NVIDIA GPU Driver Use-After-Free Flaw Allows Privilege Escalation in Multi-Tenant ML Environments
Overview
A high-severity use-after-free vulnerability was identified in the NVIDIA GPU display driver for Linux, posing a significant risk to multi-tenant AI/ML infrastructure. The flaw, tracked as CVE-2025-10777, exists in the kernel mode driver's memory management component responsible for handling user-mode submissions. A local, unprivileged attacker with access to the GPU (a common scenario in shared Jupyter notebook environments or Kubernetes clusters with GPU sharing) can craft a specific sequence of API calls that causes the driver to incorrectly release a memory object while retaining a pointer to it. Subsequently, the attacker can re-allocate memory in a controlled manner to occupy this freed space with a malicious payload. When the driver later attempts to use the dangling pointer, it executes the attacker's shellcode with kernel-level privileges. A successful exploit allows the attacker to escape their container or user session and gain full root access to the underlying host node.
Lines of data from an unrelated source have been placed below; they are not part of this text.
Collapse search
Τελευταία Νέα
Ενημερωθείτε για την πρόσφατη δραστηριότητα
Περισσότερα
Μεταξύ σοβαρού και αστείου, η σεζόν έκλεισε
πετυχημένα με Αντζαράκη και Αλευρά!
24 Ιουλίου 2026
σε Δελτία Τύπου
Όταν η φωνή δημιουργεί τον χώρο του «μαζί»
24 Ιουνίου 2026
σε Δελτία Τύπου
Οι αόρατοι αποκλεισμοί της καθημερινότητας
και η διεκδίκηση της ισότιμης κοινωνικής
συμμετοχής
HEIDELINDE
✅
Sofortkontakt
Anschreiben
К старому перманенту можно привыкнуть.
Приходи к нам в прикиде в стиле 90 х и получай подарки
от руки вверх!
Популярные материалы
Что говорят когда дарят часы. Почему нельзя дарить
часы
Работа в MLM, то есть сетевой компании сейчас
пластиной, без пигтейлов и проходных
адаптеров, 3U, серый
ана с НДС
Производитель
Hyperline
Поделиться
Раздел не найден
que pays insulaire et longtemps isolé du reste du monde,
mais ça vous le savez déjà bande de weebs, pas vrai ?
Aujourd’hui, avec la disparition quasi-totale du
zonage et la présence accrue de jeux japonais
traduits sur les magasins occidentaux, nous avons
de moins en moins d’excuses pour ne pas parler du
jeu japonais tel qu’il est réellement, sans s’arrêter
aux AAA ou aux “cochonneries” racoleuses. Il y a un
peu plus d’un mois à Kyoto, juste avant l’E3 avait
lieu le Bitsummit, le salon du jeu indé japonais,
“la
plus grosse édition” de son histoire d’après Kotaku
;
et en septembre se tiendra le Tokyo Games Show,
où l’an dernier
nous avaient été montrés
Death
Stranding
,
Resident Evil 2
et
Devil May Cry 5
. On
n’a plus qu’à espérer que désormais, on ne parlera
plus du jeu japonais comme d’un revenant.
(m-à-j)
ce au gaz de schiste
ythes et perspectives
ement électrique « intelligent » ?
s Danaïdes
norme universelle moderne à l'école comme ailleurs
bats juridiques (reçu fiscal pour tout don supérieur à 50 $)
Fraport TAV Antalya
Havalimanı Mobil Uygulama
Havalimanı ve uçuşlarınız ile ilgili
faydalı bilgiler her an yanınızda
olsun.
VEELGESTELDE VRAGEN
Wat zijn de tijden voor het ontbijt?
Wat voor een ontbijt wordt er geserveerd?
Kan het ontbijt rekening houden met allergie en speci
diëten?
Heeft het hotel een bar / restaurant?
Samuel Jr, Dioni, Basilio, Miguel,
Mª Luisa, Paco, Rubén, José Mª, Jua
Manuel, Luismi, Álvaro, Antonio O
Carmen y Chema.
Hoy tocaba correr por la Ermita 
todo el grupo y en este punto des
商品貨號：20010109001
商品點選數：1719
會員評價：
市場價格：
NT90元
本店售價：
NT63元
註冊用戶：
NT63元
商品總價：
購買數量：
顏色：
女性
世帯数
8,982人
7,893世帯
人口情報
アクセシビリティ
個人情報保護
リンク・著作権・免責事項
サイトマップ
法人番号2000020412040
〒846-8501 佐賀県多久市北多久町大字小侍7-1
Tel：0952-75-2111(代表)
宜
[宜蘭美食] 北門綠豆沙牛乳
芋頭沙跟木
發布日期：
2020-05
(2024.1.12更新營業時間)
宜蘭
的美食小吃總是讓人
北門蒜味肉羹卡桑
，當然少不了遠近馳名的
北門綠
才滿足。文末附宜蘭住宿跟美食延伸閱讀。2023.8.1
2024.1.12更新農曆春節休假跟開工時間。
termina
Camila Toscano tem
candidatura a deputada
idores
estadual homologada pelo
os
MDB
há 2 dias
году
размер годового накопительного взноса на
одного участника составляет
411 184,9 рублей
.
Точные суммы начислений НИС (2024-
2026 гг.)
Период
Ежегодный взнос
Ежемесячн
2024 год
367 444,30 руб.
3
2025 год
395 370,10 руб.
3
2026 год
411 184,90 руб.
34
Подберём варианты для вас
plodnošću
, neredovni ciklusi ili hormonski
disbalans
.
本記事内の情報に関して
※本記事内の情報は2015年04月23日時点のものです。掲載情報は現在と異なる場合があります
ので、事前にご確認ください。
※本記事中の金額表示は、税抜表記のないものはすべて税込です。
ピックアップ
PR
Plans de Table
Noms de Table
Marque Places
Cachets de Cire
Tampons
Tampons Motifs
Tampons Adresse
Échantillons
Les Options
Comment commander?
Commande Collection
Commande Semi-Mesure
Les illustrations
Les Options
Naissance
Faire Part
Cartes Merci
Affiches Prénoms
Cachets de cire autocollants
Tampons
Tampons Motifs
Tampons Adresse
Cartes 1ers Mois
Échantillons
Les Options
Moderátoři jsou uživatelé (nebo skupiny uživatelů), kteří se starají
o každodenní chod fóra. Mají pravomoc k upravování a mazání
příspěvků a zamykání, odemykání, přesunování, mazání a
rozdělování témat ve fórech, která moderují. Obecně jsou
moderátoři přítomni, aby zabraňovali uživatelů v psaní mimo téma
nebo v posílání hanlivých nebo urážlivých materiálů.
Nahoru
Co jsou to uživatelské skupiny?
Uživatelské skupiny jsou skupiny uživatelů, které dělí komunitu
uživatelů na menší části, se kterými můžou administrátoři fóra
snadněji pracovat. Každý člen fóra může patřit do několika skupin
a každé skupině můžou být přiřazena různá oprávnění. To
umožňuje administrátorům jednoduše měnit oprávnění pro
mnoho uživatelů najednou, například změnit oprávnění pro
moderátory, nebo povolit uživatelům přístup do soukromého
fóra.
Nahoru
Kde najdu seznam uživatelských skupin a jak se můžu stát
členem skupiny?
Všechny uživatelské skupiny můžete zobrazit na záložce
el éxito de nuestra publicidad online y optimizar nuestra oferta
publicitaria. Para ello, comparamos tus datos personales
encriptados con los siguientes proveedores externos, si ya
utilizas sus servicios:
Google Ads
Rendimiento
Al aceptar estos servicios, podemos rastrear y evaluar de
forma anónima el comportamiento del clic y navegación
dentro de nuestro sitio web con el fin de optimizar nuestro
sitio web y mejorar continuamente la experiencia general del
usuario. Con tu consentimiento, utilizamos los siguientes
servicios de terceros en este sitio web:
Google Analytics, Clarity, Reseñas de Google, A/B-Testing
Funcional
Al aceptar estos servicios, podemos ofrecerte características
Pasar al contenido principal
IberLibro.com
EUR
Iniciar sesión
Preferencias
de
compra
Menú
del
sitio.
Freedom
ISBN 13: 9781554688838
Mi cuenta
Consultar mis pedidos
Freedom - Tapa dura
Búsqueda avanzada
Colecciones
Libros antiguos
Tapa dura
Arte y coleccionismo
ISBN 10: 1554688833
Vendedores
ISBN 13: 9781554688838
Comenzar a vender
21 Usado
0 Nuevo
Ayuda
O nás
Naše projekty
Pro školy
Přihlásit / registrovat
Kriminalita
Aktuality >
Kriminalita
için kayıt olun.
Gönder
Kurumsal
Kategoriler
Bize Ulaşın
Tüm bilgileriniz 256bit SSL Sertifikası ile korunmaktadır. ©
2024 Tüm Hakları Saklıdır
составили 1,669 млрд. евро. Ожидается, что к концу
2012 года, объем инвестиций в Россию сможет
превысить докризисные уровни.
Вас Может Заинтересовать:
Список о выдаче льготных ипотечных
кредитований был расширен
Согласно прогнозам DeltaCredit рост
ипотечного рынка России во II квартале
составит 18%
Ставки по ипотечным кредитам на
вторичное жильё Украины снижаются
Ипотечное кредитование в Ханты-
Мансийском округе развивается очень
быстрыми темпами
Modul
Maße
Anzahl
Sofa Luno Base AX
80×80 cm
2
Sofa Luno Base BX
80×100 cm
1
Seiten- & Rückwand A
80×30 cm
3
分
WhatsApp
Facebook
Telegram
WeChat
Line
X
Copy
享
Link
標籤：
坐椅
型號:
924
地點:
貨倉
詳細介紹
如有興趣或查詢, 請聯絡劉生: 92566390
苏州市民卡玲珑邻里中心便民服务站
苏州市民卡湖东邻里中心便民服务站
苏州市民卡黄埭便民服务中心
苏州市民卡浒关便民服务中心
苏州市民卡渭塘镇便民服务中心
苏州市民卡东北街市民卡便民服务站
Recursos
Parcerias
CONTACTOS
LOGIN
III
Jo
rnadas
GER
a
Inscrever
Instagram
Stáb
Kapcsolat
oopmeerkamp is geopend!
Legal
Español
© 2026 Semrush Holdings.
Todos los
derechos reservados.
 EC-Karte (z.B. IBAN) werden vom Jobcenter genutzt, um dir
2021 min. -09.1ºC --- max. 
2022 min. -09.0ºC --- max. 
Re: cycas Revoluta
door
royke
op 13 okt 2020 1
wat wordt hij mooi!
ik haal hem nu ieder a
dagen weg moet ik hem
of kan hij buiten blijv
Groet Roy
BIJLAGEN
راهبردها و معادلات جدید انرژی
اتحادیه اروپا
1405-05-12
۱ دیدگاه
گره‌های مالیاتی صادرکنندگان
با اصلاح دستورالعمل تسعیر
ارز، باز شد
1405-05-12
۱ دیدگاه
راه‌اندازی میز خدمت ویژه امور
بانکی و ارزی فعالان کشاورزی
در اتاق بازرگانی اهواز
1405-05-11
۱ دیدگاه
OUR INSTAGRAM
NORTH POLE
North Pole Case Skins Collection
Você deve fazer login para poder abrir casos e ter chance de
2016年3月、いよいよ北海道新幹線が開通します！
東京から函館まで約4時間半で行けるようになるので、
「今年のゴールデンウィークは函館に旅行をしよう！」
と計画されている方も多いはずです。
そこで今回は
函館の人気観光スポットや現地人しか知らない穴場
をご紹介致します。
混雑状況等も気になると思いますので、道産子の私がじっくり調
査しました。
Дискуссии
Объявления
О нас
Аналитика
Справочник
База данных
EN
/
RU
This completely breaks tenant isolation, enabling the attacker to access other users' data, steal models, or compromise the entire training cluster.
Affected Systems
Testing Guide
1. **Check Driver Version:** On a Linux host with an NVIDIA GPU, run `nvidia-smi` to display the installed driver version. 2. **Compare with Bulletin:** Cross-reference the installed version with the 'Affected Versions' list in the official NVIDIA security bulletin for the corresponding CVE. 3. **Run Exploit PoC:** In a controlled, non-production environment, attempt to run a public Proof-of-Concept (PoC) exploit for the CVE. A successful exploit will typically result in a root shell (`#`) being spawned from an unprivileged user account.
Mitigation Steps
1. **Update Drivers:** Immediately update all affected host systems to the latest patched NVIDIA driver version as specified in the NVIDIA security bulletin. 2. **Isolate Workloads:** Do not rely solely on containerization for security. Use stronger isolation mechanisms like virtual machines (VMs) or bare-metal separation for untrusted workloads. 3. **Restrict GPU Access:** In multi-tenant environments, use Kubernetes device plugins and policies to strictly control which pods can access GPU resources. Avoid sharing a single physical GPU across multiple untrusted tenants using MIG (Multi-Instance GPU) unless all security patches are applied. 4. **Monitor for Anomalies:** Use system monitoring tools to detect anomalous GPU memory usage or unexpected kernel-level activity.
Patch Details
Patches are available in driver branches R555 and later. NVIDIA has released security updates addressing this issue.